Later in the evening, as folks sat quietly drinking around the fire, Jimbob noticed the bird-guy who had acted as a go-between from Shen in the past, and was noticed back. Through gestures and winks, they arranged to meet in private. There, the mutant offered to lead Jimbob to Shen, and offer that Jimbob readily agreed to.

Shen was laying low, several shanties down the street, with his usual flashy clothes covered by a thick cloak and hood. After a warm greeting, Shen offered to help with the problem of delivering the Mayor’s goods, since these days, he’s working for the Mayor.

Jimbob did a triple-take, but saw no lie. As unlikely as it sounds, Shady Shen is working for the Mayor.

To be continued…

GM Notes

The dogs found the smelly thing after they all failed Perception checks to notice the bugs lurking outside in the pile of trash. Two made their Will rolls, but Otto failed. Now Otto has the reputation of being the stinky member of the pack.

Rufus’ eye is temporarily crippled until he can get back to full health.

Before Doc can put points into “Roachie” as an Ally, he’ll need to put some points into Animal Handling (Big Mutant Bugs) and spend some time earning its trust.

Doc rolled a critical success for first aid to heal Liberty for the maximum amount, then rolled the maximum amount organically for Rufus. Later on, Francisco rolled a natural 3 on Animal Handling to get on the good side of the hill ‘gator. It was quite the day for crits, good and bad.

Vine had only just decided to invest in full literacy this session, which came in handy when reading the dedication plaque on the door at the top of the tower.
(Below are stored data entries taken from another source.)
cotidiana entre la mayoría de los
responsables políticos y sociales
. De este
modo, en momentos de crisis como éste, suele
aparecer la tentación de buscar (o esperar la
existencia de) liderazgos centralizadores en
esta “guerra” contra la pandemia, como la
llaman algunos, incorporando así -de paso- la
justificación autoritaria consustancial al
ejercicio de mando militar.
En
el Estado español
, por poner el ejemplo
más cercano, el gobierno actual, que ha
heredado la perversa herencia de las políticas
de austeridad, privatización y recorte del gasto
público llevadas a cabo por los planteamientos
I was making a half-hearted effort to avoid using real calendar dates in-game, while still keeping track of time behind the scenes, but once I let the 4th of July slip, that cat was out of the bag. I figure the characters in the game world have lost track of the date, but we, as players, can use it. It’s just like the “GURPS $”: a convenience for bookkeeping that has no in-world existence.

That said, according to my notes, our protagonists arrived back in Newtown on 12 July. The last time they met with Shady Shen was the evening of 19 June, just before leaving the valley. They heard from refugees that the invaders had taken the valley over the course of 20-21 June, so they have held the valley for about three weeks, at this point.
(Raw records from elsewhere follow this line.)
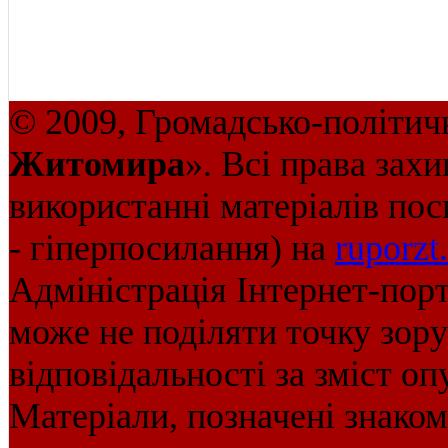
© 2009, Громадсько-політич
Житомира
». Всі права зах
використанні матеріалів пос
- гіперпосилання) на
ruporzt
Адміністрація Інтернет-пор
може не поділяти точку зору 
відповідальності за зміст оп
Матеріали, позначені знако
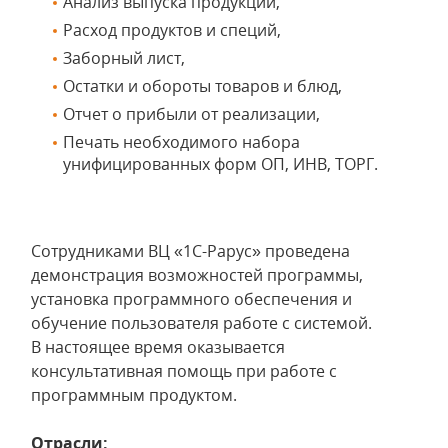
Анализ выпуска продукции,
Расход продуктов и специй,
Заборный лист,
Остатки и обороты товаров и блюд,
Отчет о прибыли от реализации,
Печать необходимого набора
унифицированных форм ОП, ИНВ, ТОРГ.
Сотрудниками ВЦ «1С-Рарус» проведена
демонстрация возможностей программы,
установка программного обеспечения и
обучение пользователя работе с системой.
В настоящее время оказывается
консультативная помощь при работе с
программным продуктом.
Отрасли:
Jimbob’s triple-take was from using Luck to get three rolls on Detect Lies.


Standard award was 3 points. Special bonus point to Francisco for providing the perfect illustration at the right moment. Cool Point also went to Francisco, for taking the role of “animal whisperer”, especially with the ‘gator. Bonus Point to Liberty, to make up for the repeated failures of the guns that she, herself, built.